Set each record down exactly, excluding all images.

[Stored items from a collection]
____

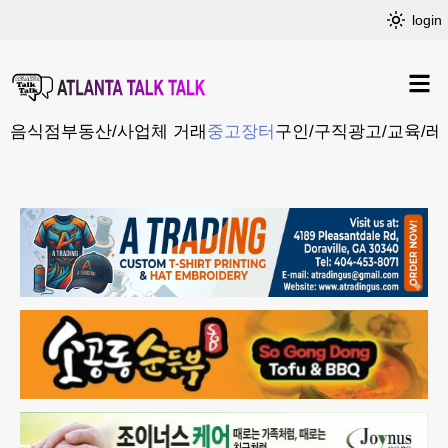
login
음식점
부동산/사업체 거래
중고장터
구인/구직
광고/교육/레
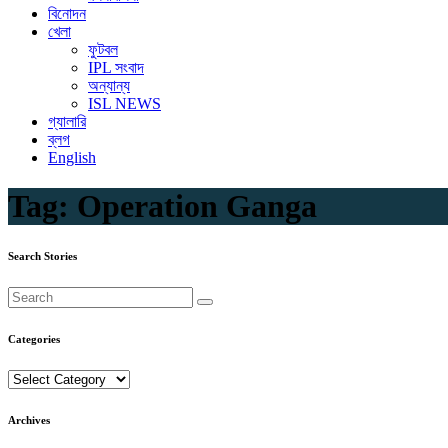
বিনোদন
খেলা
ফুটবল
IPL সংবাদ
অন্যান্য
ISL NEWS
গ্যালারি
ব্লগ
English
Tag:
Operation Ganga
Search Stories
Categories
Categories
Archives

____

◆ Exercise answer ◆
login
음식점
부동산/사업체 거래
중고장터
구인/구직
광고/교육/레
বিনোদন
খেলা
ফুটবল
IPL সংবাদ
অন্যান্য
ISL NEWS
গ্যালারি
ব্লগ
English
Tag:
Operation Ganga
Search Stories
Categories
Categories
Archives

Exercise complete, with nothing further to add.